— EXERCISE GOAL —
Reproduce all the entries, matching the original word for word.

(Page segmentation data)
[Start of section]
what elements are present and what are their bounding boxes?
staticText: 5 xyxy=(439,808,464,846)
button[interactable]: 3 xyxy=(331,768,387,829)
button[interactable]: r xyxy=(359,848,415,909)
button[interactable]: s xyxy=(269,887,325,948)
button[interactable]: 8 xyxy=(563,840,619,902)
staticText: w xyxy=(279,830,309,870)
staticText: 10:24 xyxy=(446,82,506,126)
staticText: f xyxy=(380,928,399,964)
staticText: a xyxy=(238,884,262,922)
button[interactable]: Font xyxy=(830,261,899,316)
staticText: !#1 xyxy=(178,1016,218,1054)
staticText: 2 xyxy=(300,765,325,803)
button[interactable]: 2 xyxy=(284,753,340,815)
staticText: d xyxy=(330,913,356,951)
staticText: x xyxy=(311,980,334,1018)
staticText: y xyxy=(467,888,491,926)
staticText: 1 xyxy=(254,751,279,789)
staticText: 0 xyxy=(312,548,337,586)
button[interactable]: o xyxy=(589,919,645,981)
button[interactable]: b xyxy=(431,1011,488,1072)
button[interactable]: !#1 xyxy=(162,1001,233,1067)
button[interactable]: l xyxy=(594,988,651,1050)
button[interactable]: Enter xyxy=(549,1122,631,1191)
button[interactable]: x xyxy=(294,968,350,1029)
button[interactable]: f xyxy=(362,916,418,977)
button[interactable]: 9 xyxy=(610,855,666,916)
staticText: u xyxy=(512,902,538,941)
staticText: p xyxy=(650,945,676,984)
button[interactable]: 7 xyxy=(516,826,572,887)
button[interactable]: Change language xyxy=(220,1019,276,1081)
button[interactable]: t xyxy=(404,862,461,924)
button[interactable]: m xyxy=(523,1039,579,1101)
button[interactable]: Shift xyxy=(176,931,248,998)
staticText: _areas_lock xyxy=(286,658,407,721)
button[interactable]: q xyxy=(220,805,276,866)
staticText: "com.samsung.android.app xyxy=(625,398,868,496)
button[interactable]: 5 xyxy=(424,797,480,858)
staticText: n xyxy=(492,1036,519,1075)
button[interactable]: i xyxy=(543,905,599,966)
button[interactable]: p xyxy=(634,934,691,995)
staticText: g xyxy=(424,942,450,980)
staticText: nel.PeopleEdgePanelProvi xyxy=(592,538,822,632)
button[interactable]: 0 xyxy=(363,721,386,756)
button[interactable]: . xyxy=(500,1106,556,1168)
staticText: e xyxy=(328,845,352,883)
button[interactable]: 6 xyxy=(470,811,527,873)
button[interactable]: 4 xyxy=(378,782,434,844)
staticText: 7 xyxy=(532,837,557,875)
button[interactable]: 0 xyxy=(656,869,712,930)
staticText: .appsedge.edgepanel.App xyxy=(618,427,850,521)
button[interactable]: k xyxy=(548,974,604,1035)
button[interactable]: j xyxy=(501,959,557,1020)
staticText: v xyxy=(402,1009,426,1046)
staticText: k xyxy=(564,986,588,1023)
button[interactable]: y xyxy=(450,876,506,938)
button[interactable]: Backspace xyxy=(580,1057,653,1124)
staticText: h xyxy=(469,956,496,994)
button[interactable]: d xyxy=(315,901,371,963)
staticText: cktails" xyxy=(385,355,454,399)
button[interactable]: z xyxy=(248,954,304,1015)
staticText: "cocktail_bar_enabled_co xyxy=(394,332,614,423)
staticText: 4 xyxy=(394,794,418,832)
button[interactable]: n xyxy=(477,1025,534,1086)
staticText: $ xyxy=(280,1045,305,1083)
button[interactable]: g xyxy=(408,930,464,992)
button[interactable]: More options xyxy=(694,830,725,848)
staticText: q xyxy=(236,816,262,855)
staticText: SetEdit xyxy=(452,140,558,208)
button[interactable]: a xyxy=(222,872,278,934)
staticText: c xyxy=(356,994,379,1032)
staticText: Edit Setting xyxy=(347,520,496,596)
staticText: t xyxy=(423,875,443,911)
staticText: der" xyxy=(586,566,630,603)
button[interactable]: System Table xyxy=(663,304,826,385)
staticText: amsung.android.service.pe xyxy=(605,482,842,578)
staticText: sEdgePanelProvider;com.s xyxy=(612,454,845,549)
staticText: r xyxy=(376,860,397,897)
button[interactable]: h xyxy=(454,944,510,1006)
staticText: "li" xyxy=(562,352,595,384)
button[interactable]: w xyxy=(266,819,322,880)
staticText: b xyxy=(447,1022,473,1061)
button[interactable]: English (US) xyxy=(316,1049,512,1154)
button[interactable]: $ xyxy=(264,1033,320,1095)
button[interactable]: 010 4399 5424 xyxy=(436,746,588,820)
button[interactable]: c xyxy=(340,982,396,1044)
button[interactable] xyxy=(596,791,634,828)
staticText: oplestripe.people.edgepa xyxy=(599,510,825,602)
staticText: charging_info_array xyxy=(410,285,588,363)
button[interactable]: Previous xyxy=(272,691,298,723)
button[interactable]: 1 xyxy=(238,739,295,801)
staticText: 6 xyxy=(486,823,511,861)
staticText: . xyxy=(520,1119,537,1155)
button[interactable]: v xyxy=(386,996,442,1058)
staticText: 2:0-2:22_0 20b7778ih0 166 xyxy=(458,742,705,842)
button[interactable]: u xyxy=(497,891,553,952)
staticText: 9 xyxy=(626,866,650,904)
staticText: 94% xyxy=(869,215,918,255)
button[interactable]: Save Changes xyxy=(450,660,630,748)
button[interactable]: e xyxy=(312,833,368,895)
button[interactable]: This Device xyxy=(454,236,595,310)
[End of section]
— REPLY —
what elements are present and what are their bounding boxes?
staticText: 5 xyxy=(439,808,464,846)
button[interactable]: 3 xyxy=(331,768,387,829)
button[interactable]: r xyxy=(359,848,415,909)
button[interactable]: s xyxy=(269,887,325,948)
button[interactable]: 8 xyxy=(563,840,619,902)
staticText: w xyxy=(279,830,309,870)
staticText: 10:24 xyxy=(446,82,506,126)
staticText: f xyxy=(380,928,399,964)
staticText: a xyxy=(238,884,262,922)
button[interactable]: Font xyxy=(830,261,899,316)
staticText: !#1 xyxy=(178,1016,218,1054)
staticText: 2 xyxy=(300,765,325,803)
button[interactable]: 2 xyxy=(284,753,340,815)
staticText: d xyxy=(330,913,356,951)
staticText: x xyxy=(311,980,334,1018)
staticText: y xyxy=(467,888,491,926)
staticText: 1 xyxy=(254,751,279,789)
staticText: 0 xyxy=(312,548,337,586)
button[interactable]: o xyxy=(589,919,645,981)
button[interactable]: b xyxy=(431,1011,488,1072)
button[interactable]: !#1 xyxy=(162,1001,233,1067)
button[interactable]: l xyxy=(594,988,651,1050)
button[interactable]: Enter xyxy=(549,1122,631,1191)
button[interactable]: x xyxy=(294,968,350,1029)
button[interactable]: f xyxy=(362,916,418,977)
button[interactable]: 9 xyxy=(610,855,666,916)
staticText: u xyxy=(512,902,538,941)
staticText: p xyxy=(650,945,676,984)
button[interactable]: 7 xyxy=(516,826,572,887)
button[interactable]: Change language xyxy=(220,1019,276,1081)
button[interactable]: t xyxy=(404,862,461,924)
button[interactable]: m xyxy=(523,1039,579,1101)
button[interactable]: Shift xyxy=(176,931,248,998)
staticText: _areas_lock xyxy=(286,658,407,721)
button[interactable]: q xyxy=(220,805,276,866)
staticText: "com.samsung.android.app xyxy=(625,398,868,496)
button[interactable]: 5 xyxy=(424,797,480,858)
staticText: n xyxy=(492,1036,519,1075)
button[interactable]: i xyxy=(543,905,599,966)
button[interactable]: p xyxy=(634,934,691,995)
staticText: g xyxy=(424,942,450,980)
staticText: nel.PeopleEdgePanelProvi xyxy=(592,538,822,632)
button[interactable]: 0 xyxy=(363,721,386,756)
button[interactable]: . xyxy=(500,1106,556,1168)
staticText: e xyxy=(328,845,352,883)
button[interactable]: 6 xyxy=(470,811,527,873)
button[interactable]: 4 xyxy=(378,782,434,844)
staticText: 7 xyxy=(532,837,557,875)
button[interactable]: 0 xyxy=(656,869,712,930)
staticText: .appsedge.edgepanel.App xyxy=(618,427,850,521)
button[interactable]: k xyxy=(548,974,604,1035)
button[interactable]: j xyxy=(501,959,557,1020)
staticText: v xyxy=(402,1009,426,1046)
staticText: k xyxy=(564,986,588,1023)
button[interactable]: y xyxy=(450,876,506,938)
button[interactable]: Backspace xyxy=(580,1057,653,1124)
staticText: h xyxy=(469,956,496,994)
button[interactable]: d xyxy=(315,901,371,963)
staticText: cktails" xyxy=(385,355,454,399)
button[interactable]: z xyxy=(248,954,304,1015)
staticText: "cocktail_bar_enabled_co xyxy=(394,332,614,423)
staticText: 4 xyxy=(394,794,418,832)
button[interactable]: n xyxy=(477,1025,534,1086)
staticText: $ xyxy=(280,1045,305,1083)
button[interactable]: g xyxy=(408,930,464,992)
button[interactable]: More options xyxy=(694,830,725,848)
staticText: q xyxy=(236,816,262,855)
staticText: SetEdit xyxy=(452,140,558,208)
button[interactable]: a xyxy=(222,872,278,934)
staticText: c xyxy=(356,994,379,1032)
staticText: Edit Setting xyxy=(347,520,496,596)
staticText: t xyxy=(423,875,443,911)
staticText: der" xyxy=(586,566,630,603)
button[interactable]: System Table xyxy=(663,304,826,385)
staticText: amsung.android.service.pe xyxy=(605,482,842,578)
staticText: sEdgePanelProvider;com.s xyxy=(612,454,845,549)
staticText: r xyxy=(376,860,397,897)
button[interactable]: h xyxy=(454,944,510,1006)
staticText: "li" xyxy=(562,352,595,384)
button[interactable]: w xyxy=(266,819,322,880)
staticText: b xyxy=(447,1022,473,1061)
button[interactable]: English (US) xyxy=(316,1049,512,1154)
button[interactable]: $ xyxy=(264,1033,320,1095)
button[interactable]: 010 4399 5424 xyxy=(436,746,588,820)
button[interactable]: c xyxy=(340,982,396,1044)
button[interactable] xyxy=(596,791,634,828)
staticText: oplestripe.people.edgepa xyxy=(599,510,825,602)
staticText: charging_info_array xyxy=(410,285,588,363)
button[interactable]: Previous xyxy=(272,691,298,723)
button[interactable]: 1 xyxy=(238,739,295,801)
staticText: 6 xyxy=(486,823,511,861)
staticText: . xyxy=(520,1119,537,1155)
button[interactable]: v xyxy=(386,996,442,1058)
staticText: 2:0-2:22_0 20b7778ih0 166 xyxy=(458,742,705,842)
button[interactable]: u xyxy=(497,891,553,952)
staticText: 9 xyxy=(626,866,650,904)
staticText: 94% xyxy=(869,215,918,255)
button[interactable]: Save Changes xyxy=(450,660,630,748)
button[interactable]: e xyxy=(312,833,368,895)
button[interactable]: This Device xyxy=(454,236,595,310)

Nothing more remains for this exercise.